Additionally, some sumo trees AREN'T meant to portray trees at all, but are meant to resemble Mt. Fuji.--all dramatic taper in a symmetrical (but natural) cone. Mt. Fuji figures very prominently in the Japanese psyche and is rife with symbolism of the Japanese culture. It is a constant, ever-present image in most Japanese artforms, including bonsai. the mountain inspired the logo for Infiniti cars, for instance, as well as poetry and painting back to the first century."

Gene Deci chimes in:

"It certainly is personal preference. I personally prfer the more natural looking trees. My appreciation of sumo trees is more learned, a regard for the skill, time and artistry it takes. My appreciation of great "natural" trees is viseral. A gut reaction that after all these years still takes my breath away."

rockm revisits the topic with:

There is no real distinction between "Japanese" and "Naturalistic" trees. It is a matter of degree, like pornagraphy. It's an "I know it when I see it" kind of thing. I've seen some extremely "naturalistic" Japanese trees and some "Japanese" naturalistic trees...

PaulH says:

There is definitely a place for both styles in my appreciation of bonsai. As an analogy I think it is possible to equally enjoy the painting of Picasso and Norman Rockwell.
Sumo, and bunjin style trees are more of bonsai abstract art and somehow a little more emotionally charged for me than more naturalistic trees. On the other hand, I think it takes much more skill to create a good natural style tree.

And JudyB offers:

I find the problem with "preferences", occur when people close their minds to another idea, just because they do something that is not what they would choose. And also close their minds and ears to anything that person, tree, or technique may have to teach you.

I like all different kinds of trees. Anything that moves me is good. I don't feel the need to pick a camp, or side, or type. And I think that the conflict that some feel is detrimental to themselves, and to the art in general (sometimes...)

Contributor october produces:

In my opinion, it does not come down to naturalstic vs sumo or any other tree style against tree style. It depends on that one tree. The one tree that is in front of you or any bonsai artist. For someone who is really passionate about bonsai. Styling a tree is a significant, almost intimate experience. You will notice that the people that truly love trees always style WITH the tree, not against it. The tree dictates what it will be. You augment the style. You create the bonsai, but not the tree. Thin trunk, sumo, cascade is irrelevent. What is relevent is how beautiful a bonsai that tree in front of you can become.

Finally, bonsaibp:

"Very often the conflicting advice doesn't have anything to do with one being right and another wrong- but how different people see different things in a tree. It can definitely get confusing especially for a newcomer to show a tree to one experienced person and be told "I think you should do this" then someone else says "I think you should do that" while a third says something else. I've seen people be told to style the same tree 3-4 different ways. It doesn't mean one is right just that each of us see things differently."
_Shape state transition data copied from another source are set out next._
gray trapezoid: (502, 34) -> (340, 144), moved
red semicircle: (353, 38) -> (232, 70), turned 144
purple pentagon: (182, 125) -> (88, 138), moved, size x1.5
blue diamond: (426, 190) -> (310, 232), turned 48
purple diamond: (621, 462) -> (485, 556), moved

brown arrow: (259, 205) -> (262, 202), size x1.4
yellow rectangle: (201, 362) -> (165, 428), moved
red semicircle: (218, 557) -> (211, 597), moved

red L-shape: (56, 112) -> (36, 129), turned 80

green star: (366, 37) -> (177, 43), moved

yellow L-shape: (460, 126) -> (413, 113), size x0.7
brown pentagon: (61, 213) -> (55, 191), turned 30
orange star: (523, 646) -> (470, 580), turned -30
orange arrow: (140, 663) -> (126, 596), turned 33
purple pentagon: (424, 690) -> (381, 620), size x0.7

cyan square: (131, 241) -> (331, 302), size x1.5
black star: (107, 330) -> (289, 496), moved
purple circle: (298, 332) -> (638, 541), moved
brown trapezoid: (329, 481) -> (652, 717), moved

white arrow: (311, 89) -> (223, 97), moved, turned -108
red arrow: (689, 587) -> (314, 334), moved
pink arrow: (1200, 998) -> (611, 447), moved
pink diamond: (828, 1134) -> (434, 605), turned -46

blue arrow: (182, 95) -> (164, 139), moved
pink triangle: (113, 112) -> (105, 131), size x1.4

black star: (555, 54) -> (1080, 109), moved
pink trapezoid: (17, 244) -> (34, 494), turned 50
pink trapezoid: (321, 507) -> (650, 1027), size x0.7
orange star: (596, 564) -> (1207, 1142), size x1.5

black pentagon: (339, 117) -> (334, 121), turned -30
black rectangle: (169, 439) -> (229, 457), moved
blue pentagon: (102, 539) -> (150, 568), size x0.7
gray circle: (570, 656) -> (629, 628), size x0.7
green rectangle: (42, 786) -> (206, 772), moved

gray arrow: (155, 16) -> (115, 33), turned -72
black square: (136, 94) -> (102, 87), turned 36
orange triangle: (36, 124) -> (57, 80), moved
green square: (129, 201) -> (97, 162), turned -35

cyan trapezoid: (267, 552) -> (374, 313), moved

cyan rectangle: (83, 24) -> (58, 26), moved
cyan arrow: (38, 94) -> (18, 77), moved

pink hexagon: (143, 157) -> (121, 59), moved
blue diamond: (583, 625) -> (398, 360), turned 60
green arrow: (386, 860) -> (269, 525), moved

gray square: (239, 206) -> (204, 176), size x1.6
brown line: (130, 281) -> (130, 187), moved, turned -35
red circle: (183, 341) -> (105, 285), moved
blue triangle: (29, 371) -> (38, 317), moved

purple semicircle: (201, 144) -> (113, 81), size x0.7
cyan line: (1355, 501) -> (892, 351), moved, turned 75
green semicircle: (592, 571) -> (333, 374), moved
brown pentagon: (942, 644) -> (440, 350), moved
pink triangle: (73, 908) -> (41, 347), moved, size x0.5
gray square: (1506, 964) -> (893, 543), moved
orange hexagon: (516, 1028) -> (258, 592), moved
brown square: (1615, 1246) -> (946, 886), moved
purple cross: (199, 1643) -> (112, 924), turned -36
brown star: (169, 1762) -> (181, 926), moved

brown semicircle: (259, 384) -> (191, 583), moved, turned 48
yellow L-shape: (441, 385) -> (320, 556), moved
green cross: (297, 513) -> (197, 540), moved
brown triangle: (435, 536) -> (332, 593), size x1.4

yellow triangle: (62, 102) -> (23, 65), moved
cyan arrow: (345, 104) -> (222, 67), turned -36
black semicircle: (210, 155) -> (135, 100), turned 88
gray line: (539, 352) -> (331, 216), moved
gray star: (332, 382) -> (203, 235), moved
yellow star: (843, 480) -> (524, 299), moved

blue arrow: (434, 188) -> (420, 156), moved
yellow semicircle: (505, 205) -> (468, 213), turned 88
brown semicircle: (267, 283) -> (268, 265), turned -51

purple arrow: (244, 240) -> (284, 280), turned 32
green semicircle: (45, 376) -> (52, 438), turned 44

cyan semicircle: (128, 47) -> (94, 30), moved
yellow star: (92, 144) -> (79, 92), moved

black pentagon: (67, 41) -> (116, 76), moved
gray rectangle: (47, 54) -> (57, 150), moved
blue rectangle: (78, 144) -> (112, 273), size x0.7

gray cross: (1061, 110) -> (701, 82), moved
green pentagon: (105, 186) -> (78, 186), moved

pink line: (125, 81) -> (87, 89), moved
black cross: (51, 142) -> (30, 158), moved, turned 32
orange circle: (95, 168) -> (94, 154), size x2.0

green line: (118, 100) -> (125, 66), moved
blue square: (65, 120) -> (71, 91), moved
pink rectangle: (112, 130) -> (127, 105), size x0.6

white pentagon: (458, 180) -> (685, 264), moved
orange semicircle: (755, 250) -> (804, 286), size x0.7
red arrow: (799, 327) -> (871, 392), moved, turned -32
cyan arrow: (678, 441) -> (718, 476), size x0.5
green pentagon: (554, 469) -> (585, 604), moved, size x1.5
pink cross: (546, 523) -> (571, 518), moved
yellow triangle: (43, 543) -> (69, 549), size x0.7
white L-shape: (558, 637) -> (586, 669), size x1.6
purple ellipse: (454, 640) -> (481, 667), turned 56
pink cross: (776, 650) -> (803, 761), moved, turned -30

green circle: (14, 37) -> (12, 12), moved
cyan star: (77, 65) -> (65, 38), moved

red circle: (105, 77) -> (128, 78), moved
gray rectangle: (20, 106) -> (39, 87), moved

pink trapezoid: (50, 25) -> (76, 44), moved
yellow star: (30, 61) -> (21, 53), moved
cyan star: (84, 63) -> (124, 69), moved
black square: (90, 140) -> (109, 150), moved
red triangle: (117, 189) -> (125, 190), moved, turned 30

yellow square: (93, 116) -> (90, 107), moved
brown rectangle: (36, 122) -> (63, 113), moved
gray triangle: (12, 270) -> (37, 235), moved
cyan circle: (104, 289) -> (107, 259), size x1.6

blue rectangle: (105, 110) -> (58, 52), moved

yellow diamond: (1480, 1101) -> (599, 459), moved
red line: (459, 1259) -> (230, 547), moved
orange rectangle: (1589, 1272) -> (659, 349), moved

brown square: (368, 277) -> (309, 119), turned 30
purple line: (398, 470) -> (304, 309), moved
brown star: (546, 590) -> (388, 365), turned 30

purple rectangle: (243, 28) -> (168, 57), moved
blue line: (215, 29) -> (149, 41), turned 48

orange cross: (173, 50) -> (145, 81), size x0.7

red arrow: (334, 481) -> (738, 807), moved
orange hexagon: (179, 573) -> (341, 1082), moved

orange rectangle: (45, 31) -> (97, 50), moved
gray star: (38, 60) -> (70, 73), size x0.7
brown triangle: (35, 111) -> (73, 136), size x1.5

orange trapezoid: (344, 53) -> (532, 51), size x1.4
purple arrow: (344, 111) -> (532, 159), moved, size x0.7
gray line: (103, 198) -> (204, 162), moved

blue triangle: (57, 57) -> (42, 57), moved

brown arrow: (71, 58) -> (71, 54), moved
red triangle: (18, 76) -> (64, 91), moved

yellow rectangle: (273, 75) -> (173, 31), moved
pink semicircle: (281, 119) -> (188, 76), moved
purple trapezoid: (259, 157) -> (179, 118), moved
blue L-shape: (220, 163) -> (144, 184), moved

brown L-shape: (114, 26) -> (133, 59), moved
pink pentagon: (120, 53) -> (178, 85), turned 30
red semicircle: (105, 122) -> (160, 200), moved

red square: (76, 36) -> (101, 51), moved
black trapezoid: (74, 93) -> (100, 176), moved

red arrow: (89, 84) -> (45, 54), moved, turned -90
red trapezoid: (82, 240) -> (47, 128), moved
I think the lesson in all this is that while there exist different styles of bonsai, just like paintings, they do not have to be separated into camps. Rather, each artist has the goal of making each tree into the best finished product it can be; whether the material dictates sumo or naturalistic, bunjin or cascade. When asking advice on an artistic rendition of nature, it's important to remember that we each see nature differently, and we will represent it differently. There is no correct or incorrect way to style a tree. And while the rules are in place to help us understand form, once we've understood rules, we are granted some lee-way to render our own work of art.

How a tree is designed is as varied as the artist who designs it. There is no better and worse; there is only what the tree wants to be, and can we, as artists, listen and apply the correct techniques to get it there.